Bon, à part ça, un peu de zique... Ce que j'ai le plus écouté quand j'étais là-haut, perché dans les nuages: Surrealistic pillow de Jefferson Airplane, S.F. Sorrow, Philippe DeBarge et Parachute des Pretty Things, Future days de Can, Space oddities 1975-1979 de Jean-Pierre Decerf, The campfire headphase de Boards of Canada, The Messier objects de The Notwist...
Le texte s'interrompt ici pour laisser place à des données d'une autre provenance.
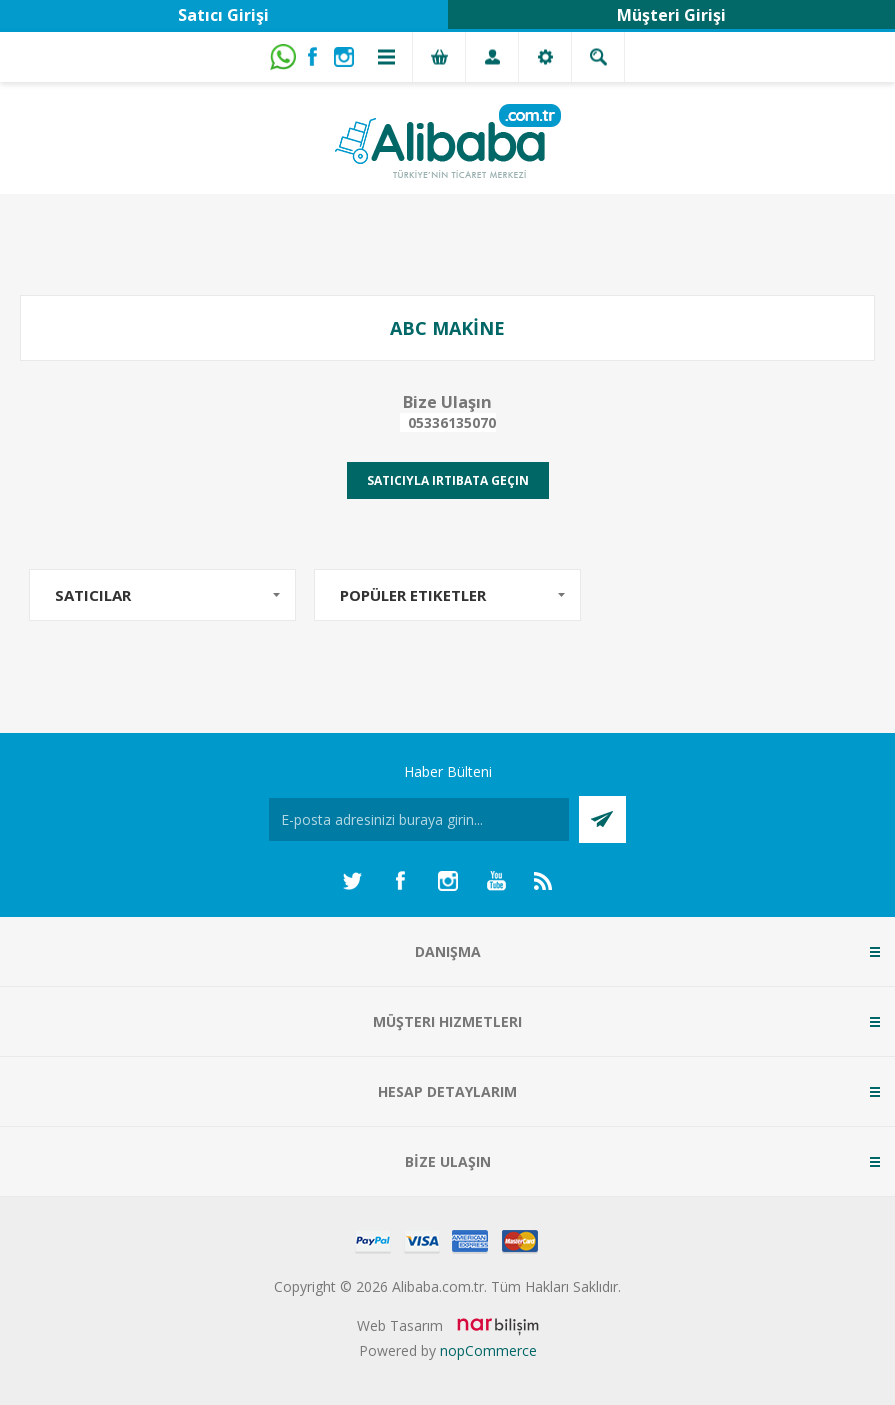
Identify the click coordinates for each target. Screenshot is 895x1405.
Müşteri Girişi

Puis, histoire de se remettre dans le bain, une petite note sur Blackhat:

Chapeau!

Blackhat de Michael Mann est un beau film de codes. Codes en tout genre, informatique et hollywoodien, où l'on code, encode et décode ce qu'il en est du film de "hackers" pour retrouver, comme un retour aux sources, l'essence du film d'action, du beau film d'action "à l'ancienne". Qui conjugue donc (de Wan Chai à Djakarta, en passant par Los Angeles, Chicago et un coin de Malaisie) l'action à l'idée, la force à l'intelligence, le physique au mental, le concret à l'abstrait, la matière au virtuel, entre Musclor et "Ghostman"... Le héros, personnage carpentérien, qui s'oppose au méchant black hat, non par moralité mais pour sa liberté (lui c'est une sorte de Robin Hood de l'informatique et à ce titre il relève davantage du grey hat) se nomme Nick Hathaway, Hathaway comme pseudo (nick), référence moins à l'auteur de Niagara, film célèbre pour ses chutes (chutes d'eau autant que chute de reins, celle de Marilyn), qu'à une traduction possible du mot Hatha-way: "la voie du Hatha", c'est-à-dire, en sanskrit, de l'effort, de la ténacité, de la force vive... Pour expliquer sa forme - psychique et physique - alors qu'on vient de le sortir de prison, Hathaway parle du temps qu'il faut savoir "programmer", avant qu'un flashback nous le montre dans sa cellule en train de faire des pompes, comme tout bon prisonnier. On est loin du yoga, mais il y a là l'idée de contrôle, de l'esprit et du corps, et surtout d'équilibre entre les deux... Blackhat c'est vraiment ça, un équilibre, justement trouvé, entre projet formel et récit, flux et fluidité, au point qu'on peut y voir comme une tentative de Mann pour sortir du formalisme excessif de ses derniers films, quitter le "posthumain" qui les rendait si terriblement glacés, comme cryogénisés, trop factices à mon goût, et renouer ainsi avec l'humain, la chair, le vivant... autrement dit l'émotion (je pense entre autres au beau personnage de flic joué par Viola Davis). La modernité c'est ça aussi.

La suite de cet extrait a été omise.